MEMS-based RF components are leading candidates for cellular front-end modules that need to support an increasing number of frequency bands and communication standards. Currently, most of the high-Q bandpass filters used in cellular modules are realized using off-chip, acoustic-resonant components, such as SAW devices. While SAW filters offer very low insertion loss (IL) and high quality factor (Q), they cannot be tuned, and therefore many transmit and receive SAW filters are needed to cover multiple frequency bands. Also, off-chip components must interface with integrated electronics at the board level, which introduces additional loss and creates a bottleneck to miniaturization of these modules.
Integrated single chip solutions to cellular modules are therefore desirable. Tunable MEMS LC filters can be prime candidates for multi-band cellular application if they meet the desired band specification in terms of insertion loss, out of band rejection, and Q. To increase the Q of an LC filter while maintaining low insertion loss, high Q tunable one-port and two-port (isolated) capacitors and inductors are needed. To date, lumped-element filters have failed to show tunable integrated solutions with low insertion loss in the UHF range (300 MHz-3 GHz) due to the fact that the loaded quality factors (Q) of on-chip inductors and capacitors (fixed and/or tunable) have not been adequately high. The required component Q to achieve small-bandwidth UHF filters with low insertion loss is greater than 100.
Although distributed filters have been shown at frequencies >5 GHz [S. Park, K. Y. Lee, and G. M. Rebeiz, “Low-loss 5.15-5.70-GHz RF MEMS switchable filter for wireless LAN applications,” IEEE Transaction of Microwave Theory and Technique, vol. 54, no. 11, pp. 3931-3939, November 2006], the size of such filters in the UHF range would be much larger (>10x) than the alternative lumped element filters. Also, the majority of reported tunable filters use an array of switched capacitors or other discrete tuning methods [see, G. K. Fedder and T. Mukherjee, “Tunable RF and analog circuits using on-chip MEMS passive components,” IEEE International Solid-State Circuits Conference (ISSCC '05), San Francisco, Calif., pp. 390-391, February 2005] to achieve frequency tuning.
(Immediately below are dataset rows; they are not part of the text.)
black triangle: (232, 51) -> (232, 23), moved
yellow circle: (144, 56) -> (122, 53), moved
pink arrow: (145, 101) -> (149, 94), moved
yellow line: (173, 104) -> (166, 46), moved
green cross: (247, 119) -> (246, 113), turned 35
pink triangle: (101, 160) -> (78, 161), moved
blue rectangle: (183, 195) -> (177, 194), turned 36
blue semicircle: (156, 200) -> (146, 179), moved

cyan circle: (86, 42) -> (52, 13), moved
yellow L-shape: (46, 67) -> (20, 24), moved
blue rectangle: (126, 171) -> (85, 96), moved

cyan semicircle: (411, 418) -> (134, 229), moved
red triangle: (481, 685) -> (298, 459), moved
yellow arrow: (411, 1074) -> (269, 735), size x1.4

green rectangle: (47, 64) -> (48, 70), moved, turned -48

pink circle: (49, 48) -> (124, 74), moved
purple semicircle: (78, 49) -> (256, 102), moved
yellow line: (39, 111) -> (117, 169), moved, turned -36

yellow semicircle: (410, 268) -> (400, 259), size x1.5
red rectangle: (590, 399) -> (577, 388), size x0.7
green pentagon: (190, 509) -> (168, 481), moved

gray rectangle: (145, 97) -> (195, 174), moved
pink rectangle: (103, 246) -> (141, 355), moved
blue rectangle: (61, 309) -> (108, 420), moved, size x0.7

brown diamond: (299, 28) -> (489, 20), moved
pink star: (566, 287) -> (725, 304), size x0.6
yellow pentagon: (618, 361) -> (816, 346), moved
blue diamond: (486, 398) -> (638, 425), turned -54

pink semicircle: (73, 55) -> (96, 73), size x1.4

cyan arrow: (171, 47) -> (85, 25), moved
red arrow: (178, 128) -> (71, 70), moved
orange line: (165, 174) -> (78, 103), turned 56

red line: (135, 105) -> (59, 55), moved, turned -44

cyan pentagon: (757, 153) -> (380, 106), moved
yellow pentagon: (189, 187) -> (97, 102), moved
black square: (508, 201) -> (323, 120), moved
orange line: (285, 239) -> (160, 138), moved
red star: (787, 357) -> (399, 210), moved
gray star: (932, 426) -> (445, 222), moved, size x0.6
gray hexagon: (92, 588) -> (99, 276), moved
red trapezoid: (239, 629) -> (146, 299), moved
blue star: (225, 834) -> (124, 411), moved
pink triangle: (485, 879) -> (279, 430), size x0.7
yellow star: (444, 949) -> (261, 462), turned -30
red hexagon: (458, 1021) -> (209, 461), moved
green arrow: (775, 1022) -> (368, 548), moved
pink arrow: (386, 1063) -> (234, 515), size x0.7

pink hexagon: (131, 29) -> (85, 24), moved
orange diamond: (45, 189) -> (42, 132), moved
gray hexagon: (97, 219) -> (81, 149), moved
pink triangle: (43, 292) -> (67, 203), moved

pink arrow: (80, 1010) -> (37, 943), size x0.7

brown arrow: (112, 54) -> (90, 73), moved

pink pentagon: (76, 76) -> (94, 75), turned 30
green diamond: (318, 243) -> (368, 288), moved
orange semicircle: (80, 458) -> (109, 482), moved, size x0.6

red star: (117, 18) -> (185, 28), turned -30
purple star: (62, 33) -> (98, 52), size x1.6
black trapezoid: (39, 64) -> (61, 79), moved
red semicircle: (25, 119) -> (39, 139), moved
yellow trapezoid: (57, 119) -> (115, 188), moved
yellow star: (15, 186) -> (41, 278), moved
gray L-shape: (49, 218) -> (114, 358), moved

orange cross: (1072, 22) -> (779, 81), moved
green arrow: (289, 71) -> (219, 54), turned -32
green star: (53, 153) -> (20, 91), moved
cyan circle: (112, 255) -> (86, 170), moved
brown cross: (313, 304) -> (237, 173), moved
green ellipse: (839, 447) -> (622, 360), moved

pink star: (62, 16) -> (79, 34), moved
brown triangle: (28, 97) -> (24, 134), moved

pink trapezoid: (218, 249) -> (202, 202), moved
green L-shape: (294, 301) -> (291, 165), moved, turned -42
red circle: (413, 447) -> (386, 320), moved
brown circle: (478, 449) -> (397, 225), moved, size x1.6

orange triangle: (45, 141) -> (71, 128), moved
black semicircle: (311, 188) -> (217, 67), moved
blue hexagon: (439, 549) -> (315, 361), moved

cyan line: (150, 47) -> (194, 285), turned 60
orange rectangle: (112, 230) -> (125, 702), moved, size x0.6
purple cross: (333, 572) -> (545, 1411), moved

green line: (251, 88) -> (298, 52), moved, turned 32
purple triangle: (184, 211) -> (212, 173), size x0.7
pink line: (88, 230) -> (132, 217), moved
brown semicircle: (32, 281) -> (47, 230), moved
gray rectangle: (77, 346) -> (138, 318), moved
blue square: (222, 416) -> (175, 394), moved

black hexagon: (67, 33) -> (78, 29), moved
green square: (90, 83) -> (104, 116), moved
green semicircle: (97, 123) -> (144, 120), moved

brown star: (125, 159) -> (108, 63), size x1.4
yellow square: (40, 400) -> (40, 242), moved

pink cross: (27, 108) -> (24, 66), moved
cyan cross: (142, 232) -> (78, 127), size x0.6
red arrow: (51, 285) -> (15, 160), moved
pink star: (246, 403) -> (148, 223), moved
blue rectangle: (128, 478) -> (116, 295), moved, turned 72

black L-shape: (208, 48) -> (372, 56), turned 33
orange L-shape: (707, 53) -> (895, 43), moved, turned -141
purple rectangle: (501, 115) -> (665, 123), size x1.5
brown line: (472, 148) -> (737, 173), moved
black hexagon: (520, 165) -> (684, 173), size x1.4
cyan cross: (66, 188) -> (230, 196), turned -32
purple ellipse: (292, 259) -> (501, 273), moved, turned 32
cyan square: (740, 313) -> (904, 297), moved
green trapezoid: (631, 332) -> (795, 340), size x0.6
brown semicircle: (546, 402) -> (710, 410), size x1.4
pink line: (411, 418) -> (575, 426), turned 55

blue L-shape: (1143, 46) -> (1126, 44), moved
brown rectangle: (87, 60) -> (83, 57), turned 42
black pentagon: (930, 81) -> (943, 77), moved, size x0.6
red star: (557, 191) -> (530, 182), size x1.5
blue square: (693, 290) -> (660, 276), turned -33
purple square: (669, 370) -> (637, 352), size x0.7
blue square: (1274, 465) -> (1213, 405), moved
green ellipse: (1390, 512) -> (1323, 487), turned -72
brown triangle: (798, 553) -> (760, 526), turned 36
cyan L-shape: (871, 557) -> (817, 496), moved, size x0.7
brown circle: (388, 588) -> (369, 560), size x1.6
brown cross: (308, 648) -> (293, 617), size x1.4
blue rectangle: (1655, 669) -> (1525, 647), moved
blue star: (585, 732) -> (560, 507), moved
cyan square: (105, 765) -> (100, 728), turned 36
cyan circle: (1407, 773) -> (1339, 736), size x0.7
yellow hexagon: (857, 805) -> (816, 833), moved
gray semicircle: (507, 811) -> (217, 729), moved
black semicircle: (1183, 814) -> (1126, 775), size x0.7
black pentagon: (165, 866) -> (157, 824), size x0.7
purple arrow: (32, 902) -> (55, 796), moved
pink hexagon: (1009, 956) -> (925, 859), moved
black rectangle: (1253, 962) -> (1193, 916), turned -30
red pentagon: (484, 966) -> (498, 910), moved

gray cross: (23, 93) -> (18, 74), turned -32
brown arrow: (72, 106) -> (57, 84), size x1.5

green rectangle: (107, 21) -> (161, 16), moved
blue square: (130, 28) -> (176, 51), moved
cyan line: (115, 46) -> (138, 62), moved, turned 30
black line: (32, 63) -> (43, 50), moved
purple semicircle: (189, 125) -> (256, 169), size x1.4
Continuous tuning, on the other hand, offers the additional benefit of adjusting the frequency response to account for any fabrication inaccuracies.
Thus, there is a need for improved tunable passives and filter devices for use in RF integrated circuits. To overcome the shortcoming of the prior art passives and LC filters, an improved design and micro-fabrication method for tunable and fixed inductors and tunable capacitors is necessary.